TASK ITEM: Below are records; state how many of their lines hold the word "Card", and give only the figure.
---------- DATA RECORDS ----------
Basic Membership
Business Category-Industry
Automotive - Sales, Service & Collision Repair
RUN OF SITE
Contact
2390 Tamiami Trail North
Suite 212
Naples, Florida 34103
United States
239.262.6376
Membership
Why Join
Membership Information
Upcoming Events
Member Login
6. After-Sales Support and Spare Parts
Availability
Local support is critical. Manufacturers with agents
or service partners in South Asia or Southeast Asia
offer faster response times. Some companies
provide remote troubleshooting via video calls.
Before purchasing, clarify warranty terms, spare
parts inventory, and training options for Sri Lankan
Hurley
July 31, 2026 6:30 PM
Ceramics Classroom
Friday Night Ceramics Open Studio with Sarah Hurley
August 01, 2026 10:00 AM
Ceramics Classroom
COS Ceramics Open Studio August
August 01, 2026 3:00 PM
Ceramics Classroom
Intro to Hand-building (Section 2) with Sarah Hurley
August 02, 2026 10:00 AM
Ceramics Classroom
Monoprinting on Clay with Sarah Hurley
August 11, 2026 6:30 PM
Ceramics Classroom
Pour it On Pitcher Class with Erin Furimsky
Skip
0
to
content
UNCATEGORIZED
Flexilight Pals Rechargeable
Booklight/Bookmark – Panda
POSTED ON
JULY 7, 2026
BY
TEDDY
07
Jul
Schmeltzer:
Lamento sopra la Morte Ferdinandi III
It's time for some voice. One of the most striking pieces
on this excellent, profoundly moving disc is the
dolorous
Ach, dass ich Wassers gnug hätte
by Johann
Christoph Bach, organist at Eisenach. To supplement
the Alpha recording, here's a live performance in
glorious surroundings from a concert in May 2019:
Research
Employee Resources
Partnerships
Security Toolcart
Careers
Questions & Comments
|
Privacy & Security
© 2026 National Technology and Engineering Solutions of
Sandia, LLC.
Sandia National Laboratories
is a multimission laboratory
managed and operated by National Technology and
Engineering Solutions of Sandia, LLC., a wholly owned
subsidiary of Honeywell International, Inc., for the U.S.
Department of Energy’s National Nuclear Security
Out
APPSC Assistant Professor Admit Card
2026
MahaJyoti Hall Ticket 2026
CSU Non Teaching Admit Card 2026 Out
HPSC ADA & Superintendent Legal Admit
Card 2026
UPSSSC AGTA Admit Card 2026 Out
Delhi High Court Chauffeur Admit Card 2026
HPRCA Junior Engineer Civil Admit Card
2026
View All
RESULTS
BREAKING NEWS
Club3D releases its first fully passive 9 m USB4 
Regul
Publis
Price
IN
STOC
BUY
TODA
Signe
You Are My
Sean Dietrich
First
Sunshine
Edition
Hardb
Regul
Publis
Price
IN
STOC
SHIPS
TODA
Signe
----------
WRITTEN RESPONSE: 6